Starring Terence Morgan
Ronald Howard
Fred Clark
Annette DuBois: Jeanne Roland
Hashmi Bey: George Pastell
Jack Gwillim, John Paul, Dickie Owen

Produced and Directed: Michael Carreras
Associate Producer: Bill Hill
Screenplay: Henry Younger
Make-up: Roy Ashton.

Summary: "Egypt in the year 1900." Archaeologists Annette Dubois and John Gray await Annette's father, Professor DuBois, who has been killed and his hand severed. "The only [woman] my father would like would be mummified." His body is dumped, and Egyptian Hashmi forecasts doom. Their lack of vision will result in a curse of the tomb.

Crass bald American financial backer Alexander King, who invents Turkish Delight and calls people "baby" (in 1900?), will exploit the discovery of the tomb of Ra, the mummy, and the curse legend in a road show. Professor Giles resigns. A break-in results in a dead man and a missing list of the contents of the treasures of Ra.

Aboard ship, John acts like a mummy as a light joke in front of Annette. A washed-up Giles is attacked, but John knocks the assailant overboard. A Mr. Adam Beecham invites John and Annette to stay with him at Regents Park. Annette blabs the history: Ramses had twin sons, the intellectual Ra and the sensualist Be. The latter conspired against Ra and had him banished in the Sahara, where he became king of another tribe of nomads. He earned the sacred medallion with the words of life, which could revive the dead. Assassins from Be kill Ra and sever his hand, but leave the medallion. A cat statue oversees this. The medallion is lost now apparently.

The tomb is opened in preparation for the showings. John says, "I shall soon be as moribund as the mummy," in the context of a discussion of marriage. Daddy had given Annette a medallion, and it is stolen from John. Hashmi appeals to King to stop the exhibitionism, but King refuses. A press conference includes a slide show, dramatic narration about dust cloying in nostrils, playing up of the curse, and an opening of the tomb. But the mummy is gone.

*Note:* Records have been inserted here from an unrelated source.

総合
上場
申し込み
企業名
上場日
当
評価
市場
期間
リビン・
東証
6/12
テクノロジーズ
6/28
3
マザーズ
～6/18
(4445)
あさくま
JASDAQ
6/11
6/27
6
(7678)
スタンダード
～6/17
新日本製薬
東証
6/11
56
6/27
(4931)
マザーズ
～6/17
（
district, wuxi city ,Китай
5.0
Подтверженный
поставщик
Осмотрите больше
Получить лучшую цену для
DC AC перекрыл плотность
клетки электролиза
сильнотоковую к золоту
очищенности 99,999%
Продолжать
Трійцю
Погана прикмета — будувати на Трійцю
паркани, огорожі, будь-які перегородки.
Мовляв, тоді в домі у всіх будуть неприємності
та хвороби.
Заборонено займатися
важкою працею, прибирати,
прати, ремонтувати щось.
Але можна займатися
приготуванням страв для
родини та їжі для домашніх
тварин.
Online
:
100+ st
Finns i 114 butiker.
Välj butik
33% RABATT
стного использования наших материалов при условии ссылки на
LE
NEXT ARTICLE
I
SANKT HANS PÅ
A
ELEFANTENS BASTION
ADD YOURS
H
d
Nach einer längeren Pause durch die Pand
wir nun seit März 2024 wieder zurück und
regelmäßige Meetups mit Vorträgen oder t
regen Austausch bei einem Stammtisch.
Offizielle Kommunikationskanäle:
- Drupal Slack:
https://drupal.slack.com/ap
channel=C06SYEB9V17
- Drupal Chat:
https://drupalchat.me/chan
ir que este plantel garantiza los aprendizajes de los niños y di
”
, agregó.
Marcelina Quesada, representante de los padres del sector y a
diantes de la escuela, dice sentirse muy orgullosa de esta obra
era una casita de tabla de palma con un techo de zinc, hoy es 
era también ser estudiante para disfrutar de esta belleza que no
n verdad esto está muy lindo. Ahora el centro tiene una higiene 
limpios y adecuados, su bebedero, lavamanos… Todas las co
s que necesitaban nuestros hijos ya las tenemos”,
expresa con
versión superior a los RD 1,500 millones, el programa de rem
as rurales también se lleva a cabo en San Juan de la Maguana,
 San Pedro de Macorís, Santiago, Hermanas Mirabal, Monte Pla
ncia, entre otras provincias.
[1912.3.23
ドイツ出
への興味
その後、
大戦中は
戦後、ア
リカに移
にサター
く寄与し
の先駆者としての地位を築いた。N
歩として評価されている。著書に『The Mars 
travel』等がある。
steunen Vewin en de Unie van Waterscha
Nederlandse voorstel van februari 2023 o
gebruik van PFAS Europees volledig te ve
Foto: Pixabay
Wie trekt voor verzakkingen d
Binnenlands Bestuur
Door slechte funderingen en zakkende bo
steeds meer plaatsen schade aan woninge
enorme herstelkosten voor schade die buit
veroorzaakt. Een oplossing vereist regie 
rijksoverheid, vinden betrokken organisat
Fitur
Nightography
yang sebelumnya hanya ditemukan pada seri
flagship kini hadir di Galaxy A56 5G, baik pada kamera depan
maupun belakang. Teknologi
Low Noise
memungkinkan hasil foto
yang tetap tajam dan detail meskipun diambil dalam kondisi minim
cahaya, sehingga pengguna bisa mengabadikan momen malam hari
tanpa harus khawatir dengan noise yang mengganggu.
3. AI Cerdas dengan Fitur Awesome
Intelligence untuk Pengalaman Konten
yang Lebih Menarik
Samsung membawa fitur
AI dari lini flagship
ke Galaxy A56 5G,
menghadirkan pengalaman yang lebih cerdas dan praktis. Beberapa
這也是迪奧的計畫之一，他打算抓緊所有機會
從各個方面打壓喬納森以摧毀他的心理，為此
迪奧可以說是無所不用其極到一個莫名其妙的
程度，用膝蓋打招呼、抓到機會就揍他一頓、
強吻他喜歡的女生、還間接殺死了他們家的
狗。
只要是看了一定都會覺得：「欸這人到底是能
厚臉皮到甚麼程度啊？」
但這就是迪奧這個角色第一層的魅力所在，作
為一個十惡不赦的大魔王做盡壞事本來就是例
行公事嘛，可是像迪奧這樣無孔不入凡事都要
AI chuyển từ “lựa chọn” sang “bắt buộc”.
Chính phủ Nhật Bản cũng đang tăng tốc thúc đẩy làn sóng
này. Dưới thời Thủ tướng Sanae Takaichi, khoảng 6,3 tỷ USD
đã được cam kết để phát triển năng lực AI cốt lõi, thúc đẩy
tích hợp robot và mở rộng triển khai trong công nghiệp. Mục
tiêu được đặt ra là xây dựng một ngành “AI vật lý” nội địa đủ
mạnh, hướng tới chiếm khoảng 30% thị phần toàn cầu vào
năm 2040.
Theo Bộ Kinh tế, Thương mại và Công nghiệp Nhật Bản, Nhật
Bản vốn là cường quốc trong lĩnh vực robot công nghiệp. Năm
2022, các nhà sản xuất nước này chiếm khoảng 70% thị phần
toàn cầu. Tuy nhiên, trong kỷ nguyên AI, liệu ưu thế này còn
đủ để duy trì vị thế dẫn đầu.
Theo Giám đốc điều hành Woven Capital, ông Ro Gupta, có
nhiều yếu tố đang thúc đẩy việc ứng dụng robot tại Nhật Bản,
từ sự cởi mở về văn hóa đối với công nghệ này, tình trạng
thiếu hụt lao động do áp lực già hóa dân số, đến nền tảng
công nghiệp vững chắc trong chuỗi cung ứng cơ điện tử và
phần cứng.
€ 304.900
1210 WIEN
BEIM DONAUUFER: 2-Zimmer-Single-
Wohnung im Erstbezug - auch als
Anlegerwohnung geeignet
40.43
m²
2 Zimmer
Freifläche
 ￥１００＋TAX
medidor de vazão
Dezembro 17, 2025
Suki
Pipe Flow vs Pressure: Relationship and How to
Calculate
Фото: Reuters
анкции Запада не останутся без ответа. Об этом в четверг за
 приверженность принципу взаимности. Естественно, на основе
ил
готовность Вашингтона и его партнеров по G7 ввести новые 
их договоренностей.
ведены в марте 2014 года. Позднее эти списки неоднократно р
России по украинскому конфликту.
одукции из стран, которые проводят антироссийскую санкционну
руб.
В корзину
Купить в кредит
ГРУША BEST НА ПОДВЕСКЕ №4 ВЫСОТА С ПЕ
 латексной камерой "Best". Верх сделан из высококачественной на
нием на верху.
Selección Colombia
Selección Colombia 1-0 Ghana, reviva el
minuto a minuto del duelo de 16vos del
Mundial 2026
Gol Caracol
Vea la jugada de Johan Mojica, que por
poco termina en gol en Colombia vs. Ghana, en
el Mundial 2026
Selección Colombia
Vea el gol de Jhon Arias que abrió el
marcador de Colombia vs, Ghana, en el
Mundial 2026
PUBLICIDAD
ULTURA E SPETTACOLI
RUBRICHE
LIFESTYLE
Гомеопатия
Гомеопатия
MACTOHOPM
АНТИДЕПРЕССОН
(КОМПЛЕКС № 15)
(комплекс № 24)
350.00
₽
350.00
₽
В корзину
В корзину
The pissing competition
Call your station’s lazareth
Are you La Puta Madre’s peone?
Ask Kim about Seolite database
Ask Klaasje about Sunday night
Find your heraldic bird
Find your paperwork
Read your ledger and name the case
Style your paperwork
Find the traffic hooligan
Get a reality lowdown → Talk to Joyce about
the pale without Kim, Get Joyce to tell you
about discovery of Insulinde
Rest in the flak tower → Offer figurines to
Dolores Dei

King tells the police, "Of course I've got enemies; I'm in show business." When another character asks if he needs help: "Yeah if you want to wrap yourself up in some dirty bandages." John warns King of the legend about reviving the dead. King leaves for the night, gives a whore some money, and is killed by the mummy.

Giles is drunk and the mummy kills him too, despite gunshots. John and Hashmi talk and decide to work together, while Annette is sweet-talked by Adam. The mummy swipes Adam and comes up the stairs for Annette. Adam speaks to the mummy, but is not obeyed. The police arrive too late.

John and Hashim plot to be attacked, resulting in the netting of the mummy. But when Hashmi orates a curse upon himself, the mummy rips the ropes, crushes Hashmi's head underfoot, and leaves. We all wonder why the mummy attacked Adam.

Adam blabs to Annette about everlasting life being a curse. With her supposedly unwilling help in repeating phrases, he raises the mummy. Somehow, he and Annette "will be together" if the mummy kills her. Adam, it turns out, is Be, and must be killed by his brother Ra if he hopes to escape his grim view of the last three thousand years on earth. He kidnaps Annette and runs to the sewers, having his hand severed in a doorway. "Life without end is the only pain I cannot bear." He tells her, "Don't be afraid of death," and commands the mummy to "Kill her! Kill her!" When Adam/Be himself tries to, Ra drowns his brother. The mummy turns to go, and with a last look back, allows a cave-in to engulf him. The last vision is of his bandaged finger.

Commentary: The brandy-swilling in this film is astounding. Otherwise, it's interesting only that "Adam" is "Cain" and that even though behind this film is an awareness of various subtler themes (such as the real curse being eternal life, from Doyle's "The Ring of Thoth"), the film still fails to find a way to integrate them coherently or effectively.